Data Modeling and Operational Factors

Designing the data model of your application is a crucial task that can make or break the performance of your application

A well-designed data model allows you to write efficient AQL queries, increase throughput of CRUD operations, and makes sure your data is distributed in the most effective way.

Whether you design a new application with ArangoDB or port an existing one to use ArangoDB, you should always analyze the (expected) data access patterns of your application in conjunction with several factors:

Operation Atomicity

All insert / update / replace / remove operations in ArangoDB are atomic on a single document, in the sense that any read operation either observes a single document write in its entirety or not at all, regardless of whether it is a read in the same transaction, a different transaction, or indeed another write operation implicitly reading the document (like update). This is true for all deployment modes including cluster.

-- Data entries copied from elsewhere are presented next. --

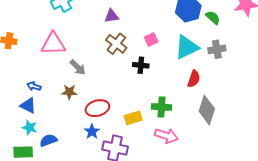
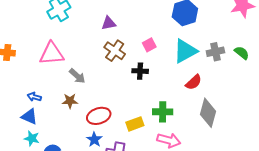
green semicircle: (213, 17) -> (242, 53), moved
red semicircle: (194, 79) -> (194, 82), turned 30

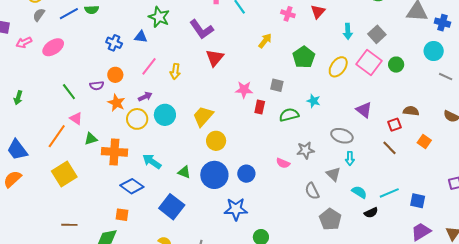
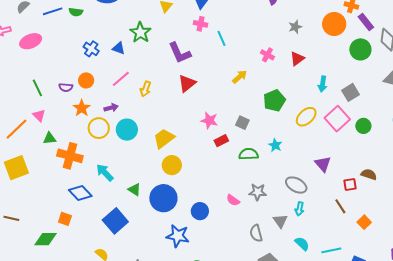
red rectangle: (260, 107) -> (221, 141), turned 40
orange square: (424, 141) -> (364, 222), moved
blue circle: (246, 174) -> (200, 211), moved

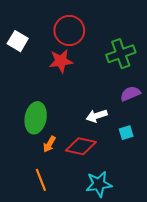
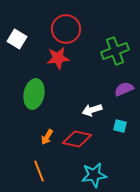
green ellipse: (36, 118) -> (34, 94), moved
cyan square: (126, 133) -> (120, 126), turned 32

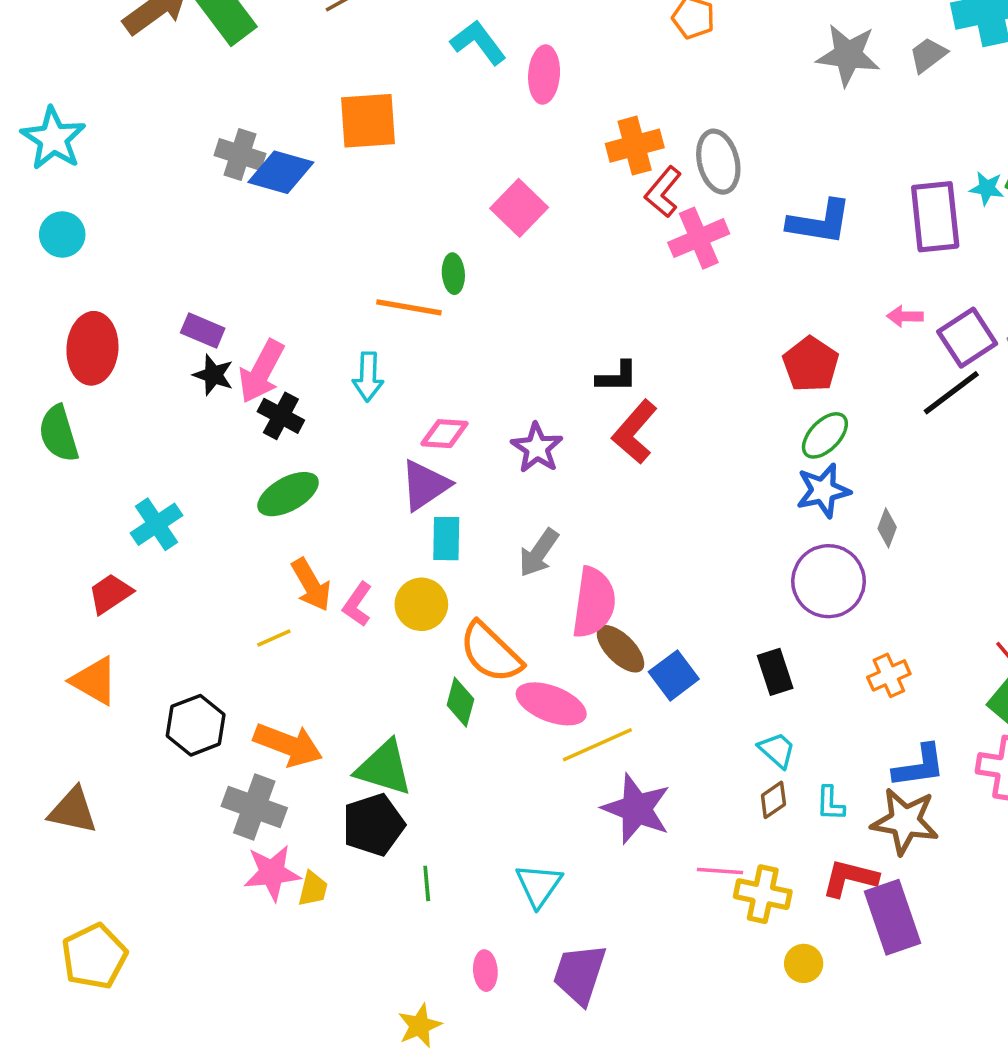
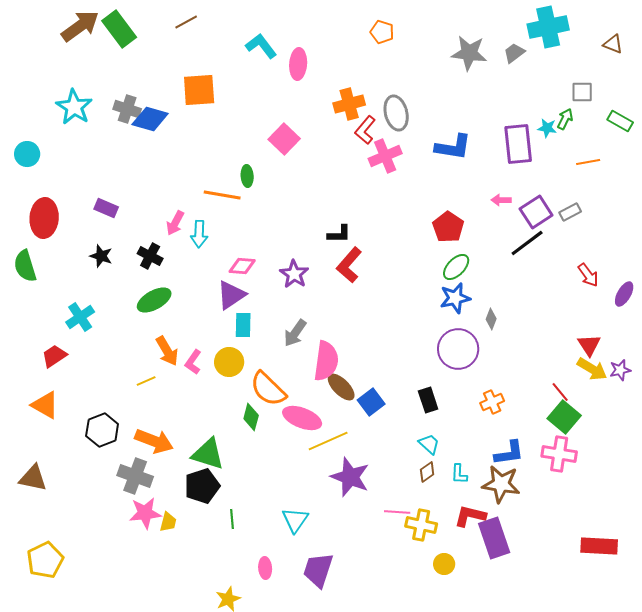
cyan star: (53, 139) -> (74, 107), moved
pink arrow: (261, 371) -> (175, 223), moved, size x0.7
black star: (213, 375) -> (101, 256), moved

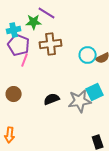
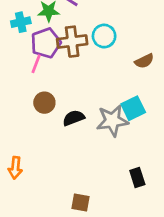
purple pentagon: (19, 45) -> (46, 43), moved, turned 30
cyan circle: (88, 55) -> (104, 36), moved
brown circle: (14, 94) -> (44, 103), moved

When using a single instance of ArangoDB or a OneShard database in a cluster, we can make additional guarantees: Multi-document / multi-collection queries are guaranteed to be fully atomic, in the sense that one transaction observes any other transaction either in its entirety, or not at all. In general, this is not guaranteed for cluster deployments in case of failovers.

Transactional Isolation

In the single instance case and in the OneShard database case, ArangoDB uses RocksDB’s snapshot isolation  for reads and uses RocksDB key-level pessimistic locking for write-write-conflict detection. Therefore, in these cases, the isolation level ArangoDB guarantees for transactions is “repeatable read ” in the following sense: the reads of a transaction see a snapshot of the state of the database, that is, a transaction T does not see “dirty reads”, which are writes from other transactions which have not yet committed. Furthermore, a transaction T does not see writes from other transactions, which have started, after T was started, even if they commit before the read of T happens. Finally, in the end, there is a total order on the set of all transactions, so that the state of the database is as if the writes of the transactions would have been executed in this order.

Note that this is strictly weaker than “serializable”, since it is possible that two concurrent transactions T1 and T2 both read the old state from before both of them (including the documents T1 or T2 touch), but then write to disjoint sets of keys. This allows for the possibility of “phantom reads”.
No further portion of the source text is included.